- Natural Language Parser which handles ambiguous grammars
- Unification Engine which handles unification of features
- Translation Engine for Syntax-Based Translation of Natural Languages
It can be used to parse and visualize highly ambigous grammars:
S -> NP VP
NP -> people | heroes
NP -> NP like NP
VP -> like NP
VP -> like S
Consider following input sentence to be parsed:
people like heroes like people
Above grammar can be parsed, and shared&packed parse forest can be visualized using the following code:
try {
Parser parser;
parser.load_grammar("test/ambig.grm"); // load the grammar from the file
parser.compile(); // create DFA and other internal tables from the grammar
parser.parse("people like heroes like people"); // parse the sentence
parser.print_parse_dot_all("ambig_parse.dot"); // write parse tables to a file in a GraphViz format
auto tree = parser.make_tree(true); // generate parse tree from internal tables
dot_print("ambig_tree.dot", tree); // write parse tree to a file in a GraphViz format
}
catch (GrammarError&) { // input grammar cannot be parsed
cout << "GrammarError" << endl;
}
catch (ParseError&) { // sentence cannot be parsed
cout << "ParseError" << endl;
}
The output would be:
Note that there are two type of nodes in the parse tree:
- Nonterminals, of the format: NonTerminal[StartPosition:EndPosition]

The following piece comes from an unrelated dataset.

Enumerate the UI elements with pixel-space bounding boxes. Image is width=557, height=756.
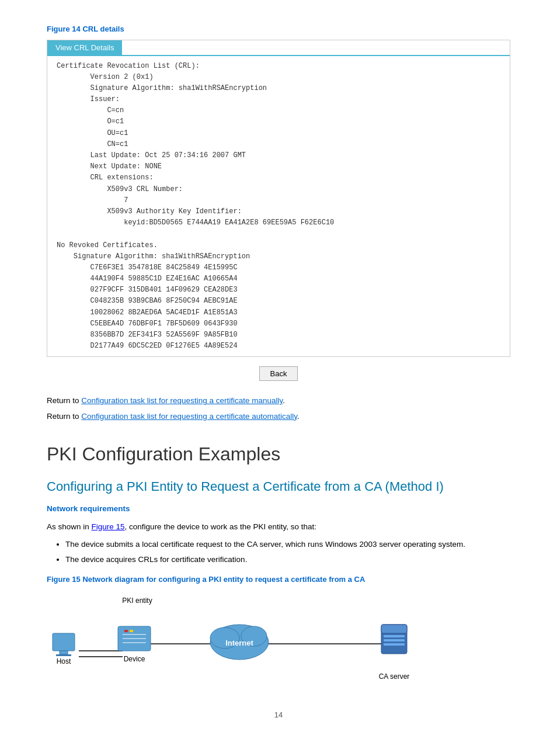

- Rules, of the format: #RuleNumber
After pruning unproductive nodes, and normalizing into a tree format, the parse tree would be like:
By slightly augmenting the grammar, it can be used for syntax-based translation:
S -> NP VP : NP VP -er
NP -> people : insanlar
NP -> heroes : kahramanlar
NP -> NP-1 like NP-2 : NP-2 gibi NP-1
VP -> like NP : NP -ı sev
VP -> like NP VP : NP -ın VP -mesini sev
And the same input sentence can be translated using the following code:
try {
Parser parser;
parser.load_grammar("test/ambig_trans.grm"); // load the grammar from the file
parser.compile(); // create DFA and other internal tables from the grammar
parser.parse("people like heroes like people"); // parse the sentence
auto tree = parser.make_tree(true); // generate parse tree from internal tables
tree = parser.translate_tree(tree, true); // translate the tree
dot_print("ambig_trans_tree.dot", tree, true, true); // write translated parse tree to a file in a GraphViz format
for (auto& s : enumerate(tree)) // enumerate all possible output sentences
cout << s << endl;
}
catch (GrammarError&) { // input grammar cannot be parsed
cout << "GrammarError" << endl;
}
catch (ParseError&) { // sentence cannot be parsed
cout << "ParseError" << endl;
};
}
The translated parse tree would be like:
And enumeration of all possible output sentences are:
kahramanlar gibi insanlar insanları sever
insanlar insanlar gibi kahramanları sever
insanlar kahramanların insanları sevmesini sever
Of course, these are oversimplified examples. However, when feature unification, morphology and dictionaries comes into the picture it can be quite powerful tool.
Currently the project is a Proof of Concept for Syntax-based translation. But further improvements are planned.